'The Little Hours' Trailer: Alison Brie, Aubrey Plaza & Kate Micucci Are Dirty, Horny Nuns
Last year, director Martin Scorsese brought us Silence, a pensive, harrowing story of 17th-century Portuguese missionaries, who embark on a perilous journey to Japan to find their missing mentor and struggle with the decision of renouncing their faith or suffering an agonizing death. This year, director Jeff Baena brings us a trio of raunchy, horny nuns who just want to f*** the new servant at their convent.
The Little Hours follows Alison Brie, Aubrey Plaza and Kate Micucci as three nuns who are anything but holy. I'll just leave it at that, because the red band trailer does a much better job of showing you just how wild these sisters can get. Watch red band The Little Hours trailer below. Yes, this is NSFW because of ample dirty language and even some nudity.
This looks positively ridiculous, almost like Monty Python and the Holy Grail by way of David Gordon Green (though the filmmaker who tried that with Your Highness has nothing to do with this production), and I love everything I'm seeing here. An especially nice touch among the critical acclaim from the Sundance Film Festival is a nice quote from The Catholic League saying, "It is trash. Pure trash." Though pure trash sounds like a contradiction in terms, you couldn't ask for a more ringing endorsement for a movie like this.

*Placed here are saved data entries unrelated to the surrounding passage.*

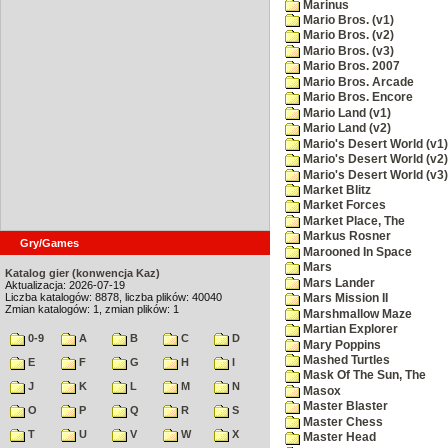
Marinus
Mario Bros. (v1)
Mario Bros. (v2)
Mario Bros. (v3)
Mario Bros. 2007
Mario Bros. Arcade
Mario Bros. Encore
Mario Land (v1)
Mario Land (v2)
Mario's Desert World (v1)
Mario's Desert World (v2)
Mario's Desert World (v3)
Market Blitz
Market Forces
Market Place, The
Markus Rosner
Gry/Games
Marooned In Space
Mars
Katalog gier (konwencja Kaz)
Mars Lander
Aktualizacja: 2026-07-19
Liczba katalogów: 8878, liczba plików: 40040
Mars Mission II
Zmian katalogów: 1, zmian plików: 1
Marshmallow Maze
Martian Explorer
0-9
A
B
C
D
Mary Poppins
Mashed Turtles
E
F
G
H
I
Mask Of The Sun, The
J
K
L
M
N
Masox
Master Blaster
O
P
Q
R
S
Master Chess
T
U
V
W
X
Master Head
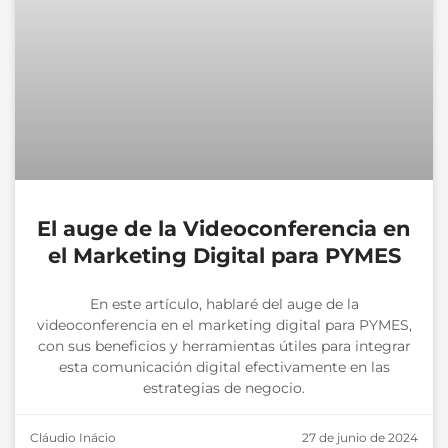
El auge de la Videoconferencia en
el Marketing Digital para PYMES
En este artículo, hablaré del auge de la
videoconferencia en el marketing digital para PYMES,
con sus beneficios y herramientas útiles para integrar
esta comunicación digital efectivamente en las
estrategias de negocio.
Cláudio Inácio
27 de junio de 2024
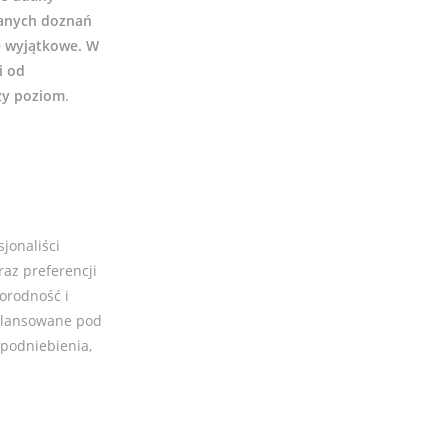
nianych doznań
ę wyjątkowe. W
i od
szy poziom
.
jonaliści
az preferencji
orodność i
alansowane pod
 podniebienia,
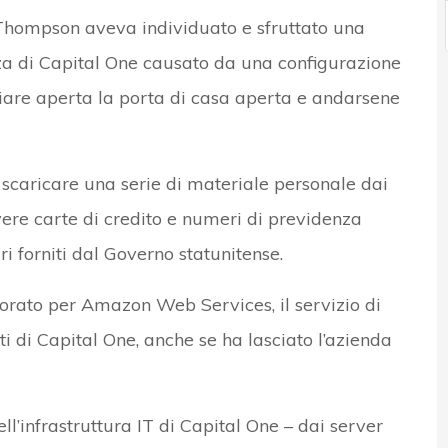
 Thompson aveva individuato e sfruttato una
za di Capital One causato da una configurazione
iare aperta la porta di casa aperta e andarsene
i scaricare una serie di materiale personale dai
vere carte di credito e numeri di previdenza
ri forniti dal Governo statunitense.
orato per Amazon Web Services, il servizio di
i di Capital One, anche se ha lasciato l’azienda
l’infrastruttura IT di Capital One – dai server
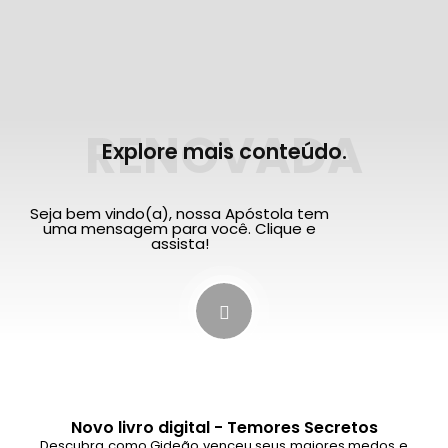
RENOVADA
Explore mais conteúdo.
Seja bem vindo(a), nossa Apóstola tem
uma mensagem para você. Clique e
assista!
Novo livro digital - Temores Secretos
Descubra como Gideão venceu seus maiores medos e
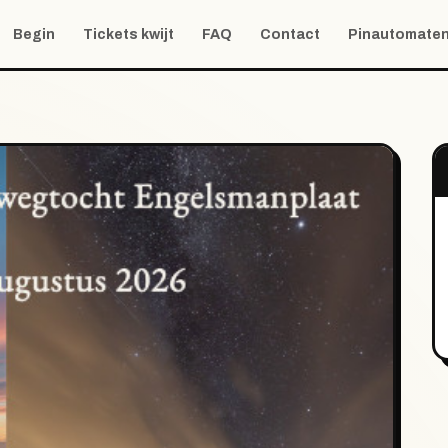
Begin
Tickets kwijt
FAQ
Contact
Pinautomate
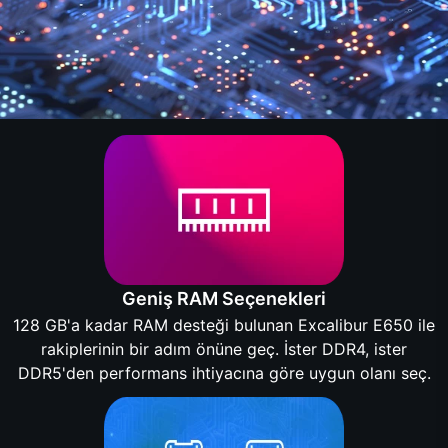
Geniş RAM Seçenekleri
128 GB'a kadar RAM desteği bulunan Excalibur E650 ile
rakiplerinin bir adım önüne geç. İster DDR4, ister
DDR5'den performans ihtiyacına göre uygun olanı seç.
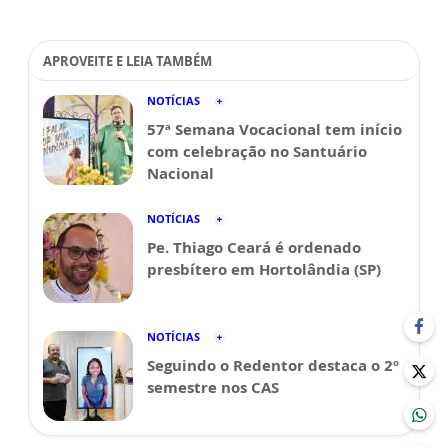
APROVEITE E LEIA TAMBÉM
NOTÍCIAS
57ª Semana Vocacional tem início
com celebração no Santuário
Nacional
NOTÍCIAS
Pe. Thiago Ceará é ordenado
presbítero em Hortolândia (SP)
NOTÍCIAS
Seguindo o Redentor destaca o 2º
semestre nos CAS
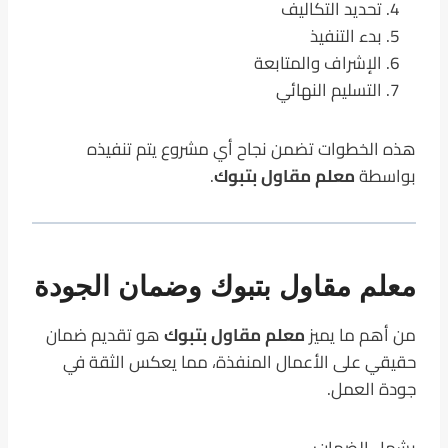
تحديد التكاليف
بدء التنفيذ
الإشراف والمتابعة
التسليم النهائي
هذه الخطوات تضمن نجاح أي مشروع يتم تنفيذه
بواسطة
معلم مقاول بتبوك
.
معلم مقاول بتبوك وضمان الجودة
من أهم ما يميز
معلم مقاول بتبوك
هو تقديم ضمان
حقيقي على الأعمال المنفذة، مما يعكس الثقة في
جودة العمل.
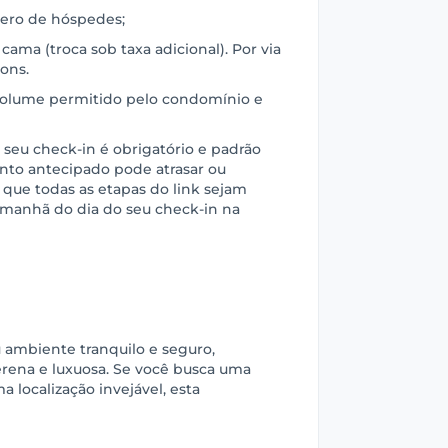
mero de hóspedes;
cama (troca sob taxa adicional). Por via
ons.
olume permitido pelo condomínio e
 seu check-in é obrigatório e padrão
nto antecipado pode atrasar ou
 que todas as etapas do link sejam
a manhã do dia do seu check-in na
ambiente tranquilo e seguro,
erena e luxuosa. Se você busca uma
 localização invejável, esta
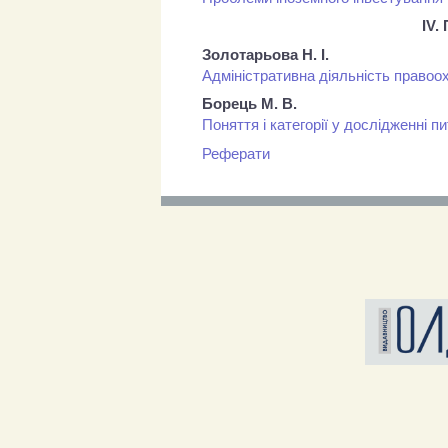
IV
Золотарьова Н. І.
Адміністративна діяльність правоох
Борець М. В.
Поняття і категорії у дослідженні 
Реферати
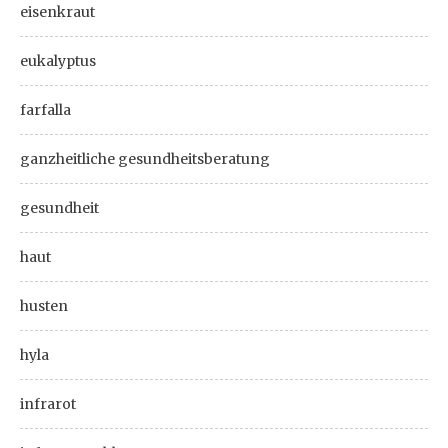
eisenkraut
eukalyptus
farfalla
ganzheitliche gesundheitsberatung
gesundheit
haut
husten
hyla
infrarot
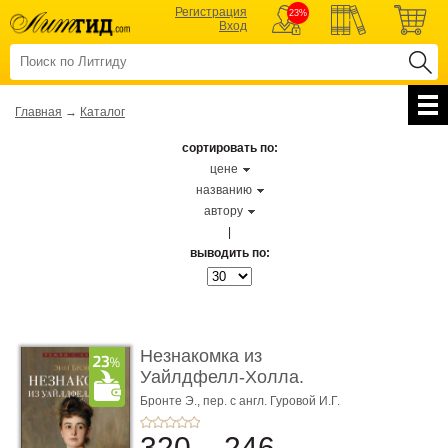
Регистрация
23%
Вход
Главная
→
Каталог
сортировать по:
цене
названию
автору
|
выводить по:
Незнакомка из
Уайлдфелл-Холла.
Роман (Серия «Р� ...
Бронте Э.,
пер. с англ. Гуровой И.Г.
320
246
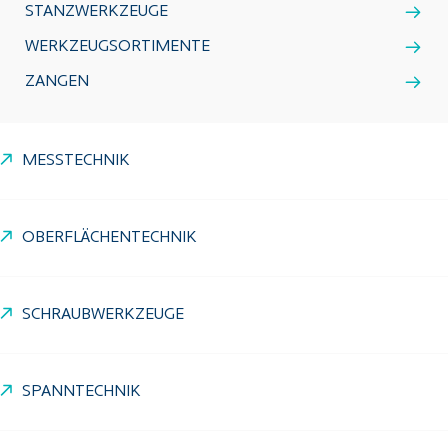
STANZWERKZEUGE
WERKZEUGSORTIMENTE
ZANGEN
MESSTECHNIK
OBERFLÄCHENTECHNIK
SCHRAUBWERKZEUGE
SPANNTECHNIK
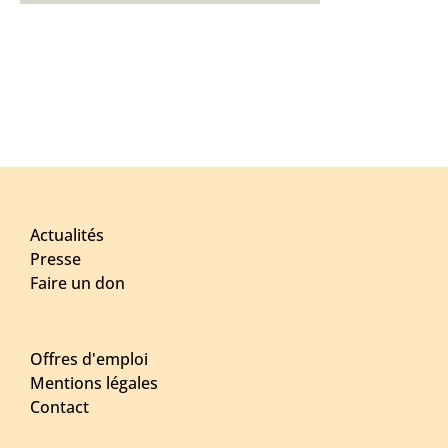
Actualités
Presse
Faire un don
Offres d'emploi
Mentions légales
Contact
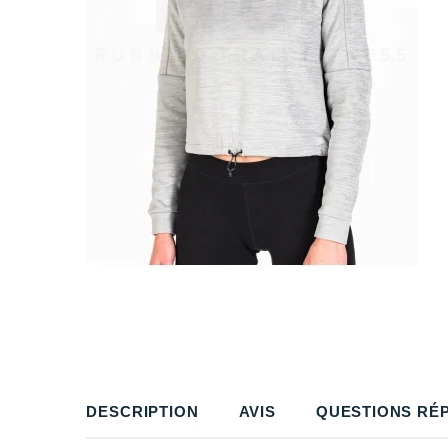
DESCRIPTION
AVIS
QUESTIONS RÉ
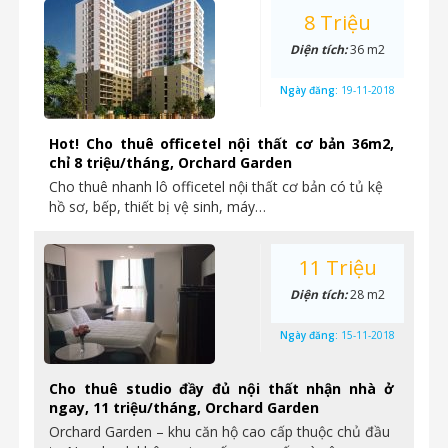
8 Triệu
Diện tích:
36 m2
Ngày đăng:
19-11-2018
Hot! Cho thuê officetel nội thất cơ bản 36m2,
chỉ 8 triệu/tháng, Orchard Garden
Cho thuê nhanh lô officetel nội thất cơ bản có tủ kệ
hồ sơ, bếp, thiết bị vệ sinh, máy…
11 Triệu
Diện tích:
28 m2
Ngày đăng:
15-11-2018
Cho thuê studio đầy đủ nội thất nhận nhà ở
ngay, 11 triệu/tháng, Orchard Garden
Orchard Garden – khu căn hộ cao cấp thuộc chủ đầu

In addition to our three nuns, the supporting cast includes Dave Franco as the new servant Massetto, John C. Reilly as Father Tommasso, Nick Offerman as Lord Bruno, Fred Armisen as a bishop, Molly Shannon as Mother Superior, and supporting roles filled out by Jemima Kirke, Paul Reiser, Adam Pally and more. That's a great array of comedic talent to upset the establishment, if you ask me.
Medieval nuns Alessandra (Alison Brie), Fernanda (Aubrey Plaza), and Ginevra (Kate Micucci) lead a simple life in their convent. Their days are spent chafing at monastic routine, spying on one another, and berating the estate's day laborer. After a particularly vicious insult session drives the peasant away, Father Tommasso (John C. Reilly) brings on new hired hand Massetto (Dave Franco), a virile young servant forced into hiding by his angry lord. Introduced to the sisters as a deaf-mute to discourage temptation, Massetto struggles to maintain his cover as the repressed nunnery erupts in a whirlwind of pansexual horniness, substance abuse, and wicked revelry.
The Little Hours gets a limited release on June 30 and will expand in the following weeks.